╭─ WORKING DATA
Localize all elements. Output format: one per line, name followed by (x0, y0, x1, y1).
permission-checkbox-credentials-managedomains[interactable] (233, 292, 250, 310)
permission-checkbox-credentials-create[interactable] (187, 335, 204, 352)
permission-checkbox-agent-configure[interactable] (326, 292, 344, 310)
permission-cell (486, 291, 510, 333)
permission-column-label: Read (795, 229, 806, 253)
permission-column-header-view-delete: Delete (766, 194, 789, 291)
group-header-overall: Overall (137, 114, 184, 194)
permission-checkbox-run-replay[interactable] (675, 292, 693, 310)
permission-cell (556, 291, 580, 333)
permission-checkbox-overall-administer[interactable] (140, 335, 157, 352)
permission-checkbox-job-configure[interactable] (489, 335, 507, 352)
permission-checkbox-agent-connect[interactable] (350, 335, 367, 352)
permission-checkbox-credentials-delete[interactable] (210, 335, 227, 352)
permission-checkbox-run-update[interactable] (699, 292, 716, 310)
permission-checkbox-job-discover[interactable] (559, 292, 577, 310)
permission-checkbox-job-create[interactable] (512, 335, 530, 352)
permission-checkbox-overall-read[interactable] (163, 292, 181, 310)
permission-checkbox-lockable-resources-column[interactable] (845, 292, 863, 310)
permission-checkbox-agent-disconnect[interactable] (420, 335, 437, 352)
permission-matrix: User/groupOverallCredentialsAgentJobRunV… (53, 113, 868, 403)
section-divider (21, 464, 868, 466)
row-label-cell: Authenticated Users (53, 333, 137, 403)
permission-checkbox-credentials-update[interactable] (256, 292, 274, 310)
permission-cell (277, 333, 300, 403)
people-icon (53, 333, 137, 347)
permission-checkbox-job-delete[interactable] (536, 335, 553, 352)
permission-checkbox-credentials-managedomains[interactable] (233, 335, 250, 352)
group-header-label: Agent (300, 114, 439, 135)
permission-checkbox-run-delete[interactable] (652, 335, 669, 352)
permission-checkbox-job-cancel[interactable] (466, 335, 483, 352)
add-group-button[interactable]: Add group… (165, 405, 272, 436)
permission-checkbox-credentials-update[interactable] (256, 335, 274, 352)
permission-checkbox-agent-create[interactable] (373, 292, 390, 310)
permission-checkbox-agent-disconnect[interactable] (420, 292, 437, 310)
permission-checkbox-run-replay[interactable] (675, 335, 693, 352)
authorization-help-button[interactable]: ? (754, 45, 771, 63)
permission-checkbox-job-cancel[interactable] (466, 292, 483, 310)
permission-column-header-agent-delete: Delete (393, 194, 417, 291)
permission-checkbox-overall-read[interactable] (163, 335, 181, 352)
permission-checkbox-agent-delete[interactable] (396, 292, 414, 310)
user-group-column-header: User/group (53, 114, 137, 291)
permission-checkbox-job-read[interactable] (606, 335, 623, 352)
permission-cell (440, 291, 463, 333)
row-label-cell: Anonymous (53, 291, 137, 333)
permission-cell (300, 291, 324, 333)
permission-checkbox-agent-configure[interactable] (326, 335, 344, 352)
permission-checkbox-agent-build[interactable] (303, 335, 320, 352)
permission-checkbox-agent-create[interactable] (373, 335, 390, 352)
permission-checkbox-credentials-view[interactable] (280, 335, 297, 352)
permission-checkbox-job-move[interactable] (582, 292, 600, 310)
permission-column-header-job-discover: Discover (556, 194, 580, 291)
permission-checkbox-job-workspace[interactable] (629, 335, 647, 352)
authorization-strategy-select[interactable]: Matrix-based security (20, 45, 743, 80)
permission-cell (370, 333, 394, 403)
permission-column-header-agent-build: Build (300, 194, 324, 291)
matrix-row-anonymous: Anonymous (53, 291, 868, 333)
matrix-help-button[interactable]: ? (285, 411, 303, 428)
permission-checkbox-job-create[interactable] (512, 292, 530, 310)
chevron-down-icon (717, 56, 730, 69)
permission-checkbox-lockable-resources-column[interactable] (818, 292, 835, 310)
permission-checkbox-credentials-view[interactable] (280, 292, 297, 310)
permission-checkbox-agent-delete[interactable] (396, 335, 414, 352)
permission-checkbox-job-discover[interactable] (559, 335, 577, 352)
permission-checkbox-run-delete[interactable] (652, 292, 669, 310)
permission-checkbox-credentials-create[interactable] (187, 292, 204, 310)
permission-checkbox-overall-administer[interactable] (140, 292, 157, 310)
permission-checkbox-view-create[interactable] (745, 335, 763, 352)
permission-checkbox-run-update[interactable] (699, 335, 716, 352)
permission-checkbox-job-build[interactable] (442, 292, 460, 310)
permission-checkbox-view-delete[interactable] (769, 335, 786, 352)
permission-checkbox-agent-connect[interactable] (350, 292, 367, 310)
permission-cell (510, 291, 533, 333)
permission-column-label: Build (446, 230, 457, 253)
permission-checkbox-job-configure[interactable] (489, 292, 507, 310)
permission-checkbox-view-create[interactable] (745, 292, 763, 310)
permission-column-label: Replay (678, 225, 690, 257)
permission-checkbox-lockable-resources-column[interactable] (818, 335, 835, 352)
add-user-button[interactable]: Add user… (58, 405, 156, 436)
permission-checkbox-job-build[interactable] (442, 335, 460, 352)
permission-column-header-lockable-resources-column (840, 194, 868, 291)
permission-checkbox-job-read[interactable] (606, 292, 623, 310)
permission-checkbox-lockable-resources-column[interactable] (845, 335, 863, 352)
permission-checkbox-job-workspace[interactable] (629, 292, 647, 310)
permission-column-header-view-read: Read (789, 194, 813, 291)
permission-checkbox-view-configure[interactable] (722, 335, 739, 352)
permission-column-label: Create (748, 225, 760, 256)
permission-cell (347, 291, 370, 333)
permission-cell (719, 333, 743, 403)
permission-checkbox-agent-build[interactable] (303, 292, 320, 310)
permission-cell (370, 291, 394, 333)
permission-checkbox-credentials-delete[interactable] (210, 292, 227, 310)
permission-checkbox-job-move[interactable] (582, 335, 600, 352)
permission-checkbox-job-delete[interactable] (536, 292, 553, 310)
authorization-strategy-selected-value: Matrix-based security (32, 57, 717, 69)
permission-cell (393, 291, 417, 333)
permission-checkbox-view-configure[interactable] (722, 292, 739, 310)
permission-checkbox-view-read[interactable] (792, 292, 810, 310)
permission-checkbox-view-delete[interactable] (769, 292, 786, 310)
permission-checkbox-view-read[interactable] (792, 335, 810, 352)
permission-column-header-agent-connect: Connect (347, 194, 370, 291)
╰─
* **ABOUT THIS TASK**
Copy out the records in full, matching every line character for character.

* **TASK SOLUTION**
Localize all elements. Output format: one per line, name followed by (x0, y0, x1, y1).
permission-checkbox-credentials-managedomains[interactable] (233, 292, 250, 310)
permission-checkbox-credentials-create[interactable] (187, 335, 204, 352)
permission-checkbox-agent-configure[interactable] (326, 292, 344, 310)
permission-cell (486, 291, 510, 333)
permission-column-label: Read (795, 229, 806, 253)
permission-column-header-view-delete: Delete (766, 194, 789, 291)
group-header-overall: Overall (137, 114, 184, 194)
permission-checkbox-run-replay[interactable] (675, 292, 693, 310)
permission-cell (556, 291, 580, 333)
permission-checkbox-overall-administer[interactable] (140, 335, 157, 352)
permission-checkbox-job-configure[interactable] (489, 335, 507, 352)
permission-checkbox-agent-connect[interactable] (350, 335, 367, 352)
permission-checkbox-credentials-delete[interactable] (210, 335, 227, 352)
permission-checkbox-run-update[interactable] (699, 292, 716, 310)
permission-checkbox-job-discover[interactable] (559, 292, 577, 310)
permission-checkbox-job-create[interactable] (512, 335, 530, 352)
permission-checkbox-overall-read[interactable] (163, 292, 181, 310)
permission-checkbox-lockable-resources-column[interactable] (845, 292, 863, 310)
permission-checkbox-agent-disconnect[interactable] (420, 335, 437, 352)
permission-matrix: User/groupOverallCredentialsAgentJobRunV… (53, 113, 868, 403)
section-divider (21, 464, 868, 466)
row-label-cell: Authenticated Users (53, 333, 137, 403)
permission-checkbox-credentials-update[interactable] (256, 292, 274, 310)
permission-cell (277, 333, 300, 403)
people-icon (53, 333, 137, 347)
permission-checkbox-job-delete[interactable] (536, 335, 553, 352)
permission-checkbox-credentials-managedomains[interactable] (233, 335, 250, 352)
group-header-label: Agent (300, 114, 439, 135)
permission-checkbox-run-delete[interactable] (652, 335, 669, 352)
permission-checkbox-job-cancel[interactable] (466, 335, 483, 352)
add-group-button[interactable]: Add group… (165, 405, 272, 436)
permission-checkbox-credentials-update[interactable] (256, 335, 274, 352)
permission-checkbox-agent-create[interactable] (373, 292, 390, 310)
permission-checkbox-agent-disconnect[interactable] (420, 292, 437, 310)
permission-checkbox-run-replay[interactable] (675, 335, 693, 352)
authorization-help-button[interactable]: ? (754, 45, 771, 63)
permission-checkbox-job-cancel[interactable] (466, 292, 483, 310)
permission-column-header-agent-delete: Delete (393, 194, 417, 291)
permission-checkbox-overall-read[interactable] (163, 335, 181, 352)
permission-checkbox-agent-delete[interactable] (396, 292, 414, 310)
user-group-column-header: User/group (53, 114, 137, 291)
permission-checkbox-job-read[interactable] (606, 335, 623, 352)
permission-cell (440, 291, 463, 333)
row-label-cell: Anonymous (53, 291, 137, 333)
permission-cell (300, 291, 324, 333)
permission-checkbox-agent-configure[interactable] (326, 335, 344, 352)
permission-checkbox-agent-build[interactable] (303, 335, 320, 352)
permission-checkbox-agent-create[interactable] (373, 335, 390, 352)
permission-checkbox-credentials-view[interactable] (280, 335, 297, 352)
permission-checkbox-job-move[interactable] (582, 292, 600, 310)
permission-column-header-job-discover: Discover (556, 194, 580, 291)
permission-checkbox-job-workspace[interactable] (629, 335, 647, 352)
authorization-strategy-select[interactable]: Matrix-based security (20, 45, 743, 80)
permission-cell (370, 333, 394, 403)
permission-column-header-agent-build: Build (300, 194, 324, 291)
matrix-row-anonymous: Anonymous (53, 291, 868, 333)
matrix-help-button[interactable]: ? (285, 411, 303, 428)
permission-checkbox-job-create[interactable] (512, 292, 530, 310)
chevron-down-icon (717, 56, 730, 69)
permission-checkbox-lockable-resources-column[interactable] (818, 292, 835, 310)
permission-checkbox-credentials-view[interactable] (280, 292, 297, 310)
permission-checkbox-agent-delete[interactable] (396, 335, 414, 352)
permission-checkbox-job-discover[interactable] (559, 335, 577, 352)
permission-checkbox-run-delete[interactable] (652, 292, 669, 310)
permission-checkbox-credentials-create[interactable] (187, 292, 204, 310)
permission-checkbox-overall-administer[interactable] (140, 292, 157, 310)
permission-checkbox-view-create[interactable] (745, 335, 763, 352)
permission-checkbox-run-update[interactable] (699, 335, 716, 352)
permission-checkbox-job-build[interactable] (442, 292, 460, 310)
permission-checkbox-view-delete[interactable] (769, 335, 786, 352)
permission-checkbox-agent-connect[interactable] (350, 292, 367, 310)
permission-cell (510, 291, 533, 333)
permission-column-label: Build (446, 230, 457, 253)
permission-checkbox-job-configure[interactable] (489, 292, 507, 310)
permission-checkbox-view-create[interactable] (745, 292, 763, 310)
permission-column-label: Replay (678, 225, 690, 257)
permission-checkbox-lockable-resources-column[interactable] (818, 335, 835, 352)
add-user-button[interactable]: Add user… (58, 405, 156, 436)
permission-checkbox-job-build[interactable] (442, 335, 460, 352)
permission-column-header-lockable-resources-column (840, 194, 868, 291)
permission-checkbox-job-read[interactable] (606, 292, 623, 310)
permission-checkbox-lockable-resources-column[interactable] (845, 335, 863, 352)
permission-checkbox-job-workspace[interactable] (629, 292, 647, 310)
permission-column-header-view-read: Read (789, 194, 813, 291)
permission-checkbox-view-configure[interactable] (722, 335, 739, 352)
permission-column-label: Create (748, 225, 760, 256)
permission-cell (347, 291, 370, 333)
permission-cell (719, 333, 743, 403)
permission-checkbox-agent-build[interactable] (303, 292, 320, 310)
permission-cell (370, 291, 394, 333)
permission-checkbox-credentials-delete[interactable] (210, 292, 227, 310)
permission-checkbox-job-move[interactable] (582, 335, 600, 352)
permission-checkbox-job-delete[interactable] (536, 292, 553, 310)
authorization-strategy-selected-value: Matrix-based security (32, 57, 717, 69)
permission-cell (393, 291, 417, 333)
permission-checkbox-view-configure[interactable] (722, 292, 739, 310)
permission-checkbox-view-read[interactable] (792, 292, 810, 310)
permission-checkbox-view-delete[interactable] (769, 292, 786, 310)
permission-checkbox-view-read[interactable] (792, 335, 810, 352)
permission-column-header-agent-connect: Connect (347, 194, 370, 291)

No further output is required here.